As an example, suppose we have the following equations:
2x + 5y + z = 5
x + 2y + 3z = 3
3x + 3y + 5z = 10
We can find x, y, and z by representing the equations with the following matrices:
a = np.array([ # From the coefficients
[2, 5, 1],
[1, 2, 3],
[3, 3, 5]
])
b = np.array([5, 3, 10]) # From the results
np.linalg.solve will provide a solution if it exists:
x = np.linalg.solve(a, b)
x
array([ 3.63157895, -0.47368421, 0.10526316])

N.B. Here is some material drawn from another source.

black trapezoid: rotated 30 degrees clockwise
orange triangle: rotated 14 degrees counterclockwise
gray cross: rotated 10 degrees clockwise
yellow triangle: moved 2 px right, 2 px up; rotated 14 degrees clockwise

We can check the solution by computing the dot product with each row of the first matrix:
for row in a:
print(row.dot(x))
5.0 3.0 9.999999999999998
b
array([ 5, 3, 10])
In general, we can compute the inverse of a matrix (if it exists) with np.linalg.inv:
a
array([[2, 5, 1],
[1, 2, 3],
[3, 3, 5]])
a_inv = np.linalg.inv(a)
a_inv
array([[ 0.05263158, -1.15789474, 0.68421053],
[ 0.21052632, 0.36842105, -0.26315789],
[-0.15789474, 0.47368421, -0.05263158]])
The inverse of a matrix, when multiplied with original matrix, should produce an identity matrix:
np.matmul(a_inv, a)
array([[ 1.00000000e+00, 0.00000000e+00, 0.00000000e+00],
[ 2.22044605e-16, 1.00000000e+00, 2.22044605e-16],
[ 0.00000000e+00, -5.55111512e-17, 1.00000000e+00]])
np.matmul(a, a_inv)
array([[ 1.00000000e+00, -5.55111512e-17, 1.66533454e-16],
[ 0.00000000e+00, 1.00000000e+00, 5.55111512e-17],
[-5.55111512e-17, 4.99600361e-16, 1.00000000e+00]])

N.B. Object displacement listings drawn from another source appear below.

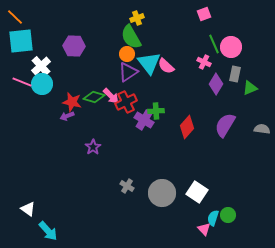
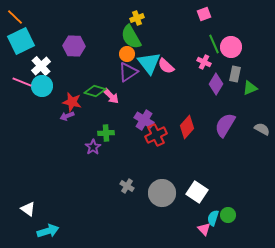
cyan square: rotated 20 degrees counterclockwise
cyan circle: moved 2 px down
green diamond: moved 1 px right, 6 px up
red cross: moved 30 px right, 33 px down
green cross: moved 50 px left, 22 px down
gray semicircle: rotated 21 degrees clockwise
cyan arrow: rotated 65 degrees counterclockwise
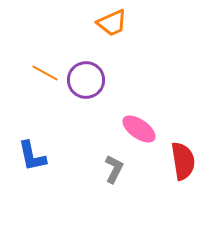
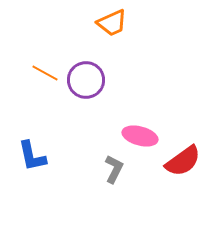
pink ellipse: moved 1 px right, 7 px down; rotated 20 degrees counterclockwise
red semicircle: rotated 63 degrees clockwise
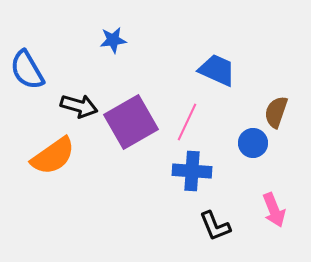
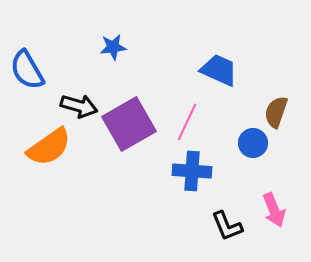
blue star: moved 7 px down
blue trapezoid: moved 2 px right
purple square: moved 2 px left, 2 px down
orange semicircle: moved 4 px left, 9 px up
black L-shape: moved 12 px right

There are many more functions that are available, such as:
np.linalg.det()for computing determinantsnp.trace()to get the trace of a matrixnp.linalg.eigh()to compute eigenvalues and eigenvectors for a given matrix.np.linalg.svd(),np.linalg.cholesky(), etc. to get matrix decompositions.
np.linalg.det(a)
np.float64(19.000000000000004)
np.trace(a)
np.int64(9)
np.linalg.eigh(a)
EighResult(eigenvalues=array([-0.35889894, 1. , 8.35889894]), eigenvectors=array([[ 5.54395106e-01, 7.07106781e-01, -4.38914646e-01],
[ 5.54395106e-01, -7.07106781e-01, -4.38914646e-01],
[-6.20719045e-01, -1.88336504e-17, -7.84033078e-01]]))
SciPy¶
SciPy is another external Python library for scientific computing. It has multiple libraries for various scientific computation tools, including but not limited to:
- Signal (and image) processing
- Numerical optimization
- Interpolation, statistics
- Clustering
See the textbook for further details about SciPy.